Indimuli Kahi, the Kenya Secondary School Heads Association, told the Star that the best preventive measures for learners will be use of masks in schools.
“Those vaccinated will also be required to keep their masks on as well as they too are likely still spread Covid,” he said.
With the pandemic receding for every vaccine that reaches an arm, Kahi remained hopeful more teachers and school workers will get the jab.
The latest data by the Teachers Service Commission in May revealed that 152,641 teachers had been inoculated before the end of the first phase of vaccination.
However, the Ministry of Health yesterday played down the threat of a fourth wave.
Director of Public Health Dr Francis Kuria told the Star the country should not panic just because the WHO says infections are rising in Africa.
"There should be an advisory from the ministry if that happens. You don't scare Kenyans because WHO thinks so; you look at the science nationally, it is not a roadside declaration," he said.
Private hospitals are also stocking up not to be caught unprepared in case numbers rise.

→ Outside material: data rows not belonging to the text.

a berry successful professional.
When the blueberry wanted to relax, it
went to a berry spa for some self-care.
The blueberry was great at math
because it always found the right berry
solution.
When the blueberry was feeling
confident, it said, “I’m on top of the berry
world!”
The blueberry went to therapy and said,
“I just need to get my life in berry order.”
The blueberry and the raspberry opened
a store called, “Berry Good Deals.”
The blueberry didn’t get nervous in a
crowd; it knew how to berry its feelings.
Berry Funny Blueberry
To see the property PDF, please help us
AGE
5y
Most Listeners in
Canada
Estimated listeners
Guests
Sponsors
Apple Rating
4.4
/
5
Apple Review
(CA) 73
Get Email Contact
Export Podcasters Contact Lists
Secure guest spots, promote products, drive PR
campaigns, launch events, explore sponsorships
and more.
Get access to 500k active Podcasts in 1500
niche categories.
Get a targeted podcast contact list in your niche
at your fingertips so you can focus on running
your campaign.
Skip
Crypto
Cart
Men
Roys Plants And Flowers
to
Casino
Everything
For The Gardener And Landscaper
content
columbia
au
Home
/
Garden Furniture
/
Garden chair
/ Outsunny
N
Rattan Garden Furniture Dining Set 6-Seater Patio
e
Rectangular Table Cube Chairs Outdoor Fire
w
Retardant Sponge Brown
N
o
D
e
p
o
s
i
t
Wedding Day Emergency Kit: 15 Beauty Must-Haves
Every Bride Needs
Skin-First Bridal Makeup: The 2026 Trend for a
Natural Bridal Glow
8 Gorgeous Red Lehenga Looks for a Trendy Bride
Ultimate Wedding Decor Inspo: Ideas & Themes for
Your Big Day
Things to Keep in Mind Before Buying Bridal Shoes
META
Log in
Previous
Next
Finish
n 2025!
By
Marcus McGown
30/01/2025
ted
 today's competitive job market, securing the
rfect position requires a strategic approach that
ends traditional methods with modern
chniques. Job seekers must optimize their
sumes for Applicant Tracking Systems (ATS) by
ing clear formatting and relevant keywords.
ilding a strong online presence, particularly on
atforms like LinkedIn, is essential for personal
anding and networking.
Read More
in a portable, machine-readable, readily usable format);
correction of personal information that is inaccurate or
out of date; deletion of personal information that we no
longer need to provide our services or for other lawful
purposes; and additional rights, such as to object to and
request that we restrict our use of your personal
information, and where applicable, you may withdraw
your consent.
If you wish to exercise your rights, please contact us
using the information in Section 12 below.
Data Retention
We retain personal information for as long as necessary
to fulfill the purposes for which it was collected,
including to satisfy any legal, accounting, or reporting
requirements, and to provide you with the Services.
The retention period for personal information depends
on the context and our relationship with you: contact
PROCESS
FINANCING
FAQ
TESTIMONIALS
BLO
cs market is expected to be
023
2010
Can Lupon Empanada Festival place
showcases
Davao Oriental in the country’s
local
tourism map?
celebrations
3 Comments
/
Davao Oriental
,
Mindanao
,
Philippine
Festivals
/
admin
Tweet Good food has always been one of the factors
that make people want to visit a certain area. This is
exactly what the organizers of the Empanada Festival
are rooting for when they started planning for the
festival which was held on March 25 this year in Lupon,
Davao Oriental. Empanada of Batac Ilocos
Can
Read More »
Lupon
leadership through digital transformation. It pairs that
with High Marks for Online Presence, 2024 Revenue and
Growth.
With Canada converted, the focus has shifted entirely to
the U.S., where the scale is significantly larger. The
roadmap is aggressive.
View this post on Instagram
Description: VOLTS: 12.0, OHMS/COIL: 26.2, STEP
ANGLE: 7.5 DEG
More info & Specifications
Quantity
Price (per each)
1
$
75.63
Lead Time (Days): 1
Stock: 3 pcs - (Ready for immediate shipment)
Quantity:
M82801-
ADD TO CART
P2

Parklands-based MP Shah Hospital has constructed a new oxygen production plant, which will be launched by Health CS Mutahi Kagwe on Tuesday.
Head of biomedical engineering and maintenance Millicent Alooh said at the height of the third wave, demand for medical oxygen shot up from 20-30 cylinders a day to 100 minimum.
“Having a production plant at the hospital is the only cheaper option and one that can effectively handle the high demand of oxygen hospitals are facing,” Alooh said.
However, chairman of the Kenya Association of Private Hospitals Dr Abdi Mohammed said they have not received any help from the government.
"We even use our cold chains to store the AstraZeneca vaccine, but the only thing we received is the vaccine, which we give for free," he said.
In its statement, the WHO said people must now adhere to Covid-19 prevention protocols because vaccination rates are too low in Africa.
In total, 48.6 million doses have been received on the continent and 31.4 million doses have been administered in 50 countries.
Altogether, only around two per cent of the population has received at least one dose of the Covid-19 vaccine, compared to 24 per cent globally.
In Kenya, a total of 975, 835 people had received their first dose of the vaccine on Monday while 13, 194 had received their second dose.
“While many countries outside Africa have now vaccinated their high-priority groups and are able to even consider vaccinating their children, African countries are unable to even follow up with second doses for high-risk groups," said WHO Africa director Moeti.
"I’m urging countries that have reached a significant vaccination coverage to release doses and keep the most vulnerable Africans out of critical care,” she added in a statement.